- shannonconner24
- Dec 6, 2025
- 2 min read
Updated: Dec 7, 2025
Weather: At Pt. Pinos, the morning started, once again, with moderate NNE winds; following the pattern of the last week or so, these winds dropped off and switched to light west towards the end of the count. It was a sunny day with minimal swell and good visibility. At the outer buoy, wind at dawn was NNE at ~12 knots. It switched to W ~6 knots at 1300 and had built to W ~12 knots at sunset. Pressure remained high: 30.17 at dawn to 30.20 at 0900, then falling to 30.11 at count's end.

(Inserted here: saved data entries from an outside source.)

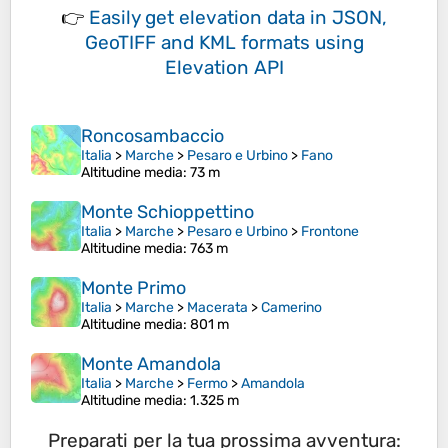
👉
Easily
get elevation data in JSON,
GeoTIFF and KML formats
using
Elevation API
Roncosambaccio
Italia
>
Marche
>
Pesaro e Urbino
>
Fano
Altitudine media
: 73 m
Monte Schioppettino
Italia
>
Marche
>
Pesaro e Urbino
>
Frontone
Altitudine media
: 763 m
Monte Primo
Italia
>
Marche
>
Macerata
>
Camerino
Altitudine media
: 801 m
Monte Amandola
Italia
>
Marche
>
Fermo
>
Amandola
Altitudine media
: 1.325 m
Preparati per la tua prossima avventura:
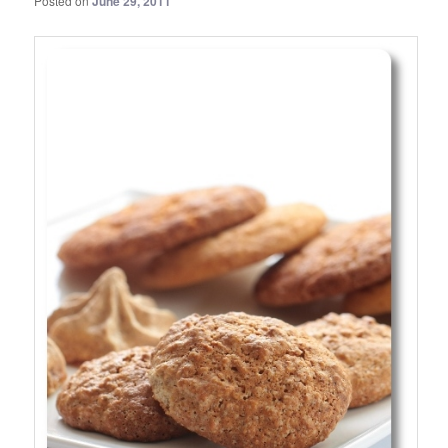
Posted on
June 29, 2011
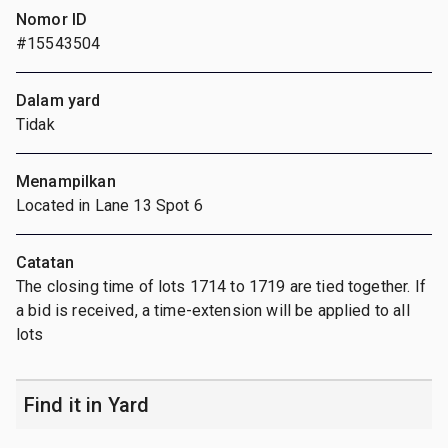
Nomor ID
#15543504
Dalam yard
Tidak
Menampilkan
Located in Lane 13 Spot 6
Catatan
The closing time of lots 1714 to 1719 are tied together. If
a bid is received, a time-extension will be applied to all
lots
Find it in Yard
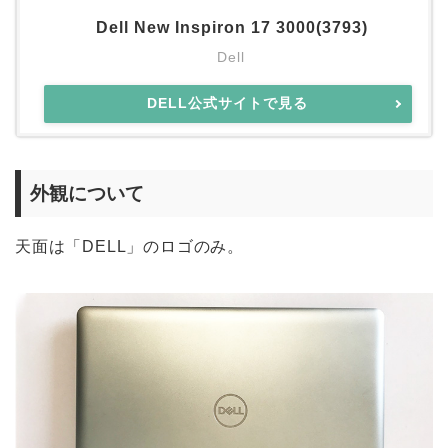
Dell New Inspiron 17 3000(3793)
Dell
DELL公式サイトで見る
外観について
天面は「DELL」のロゴのみ。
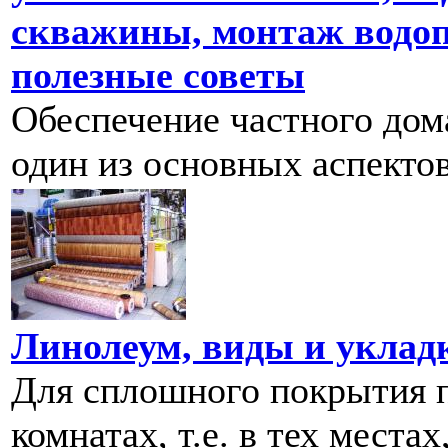
скважины, монтаж водоп
полезные советы
Обеспечение частного дома
один из основных аспектов
Линолеум, виды и уклад
Для сплошного покрытия п
комнатах, т.е. в тех местах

We had a really enjoyable loon flight this morning from 0700-0900. The volume wasn't full-bore Pinos loon insanity, but these two consecutive thousand-hours featured perfect light on flocks of at least a few dozen passing close in front of the seawatch. I think a lot of us Pinos people take this for granted, but it's so nice to have a seawatch site that both has good light all day AND has a relatively close flight. It's certainly not the case in other places I've watched and counted... We ended the day with 2918 Pacifics and 176 Red-throats, and we also crossed the 10,000 mark for Red-throated Loon for the season today.
Loon hour also brought another nice murre push (492); we counted 834 total today, along with 12 Rhinoceros Auklets and 35 Ancient Murrelets.
The Surf Scoter flight continues to trickle past: 303 today; the/a Royal Tern continues to make appearances -- we saw it fly out of the bay this morning, and it joined a big scrum just offshore the Seawatch this afternoon. The scrum was pretty fun, actually -- there were plenty of Glaucous-winged, Thayer's, Herring, and Short-billed Gulls amongst the California/Western/Heermann's conglomerate -- and Great Egrets, a Great Blue Heron, and some deft American Crows went tidepooling and got in on the inshore part of the anchovy feast. We noticed that a lot of birds looked comically pot-bellied after the scrum broke up...
A CBS newsman turned up this afternoon to do a piece on the king tides. I'm not sure if anything I said will make it to the news: I'm no expert on king tides, and I talked about what I DO know (Seawatch, duh), before the conversation was fortuitously diverted to Don Roberson.
We had our first identifiable jaeger in several days, a Pomarine, and also had two Black-vented Shearwater sightings.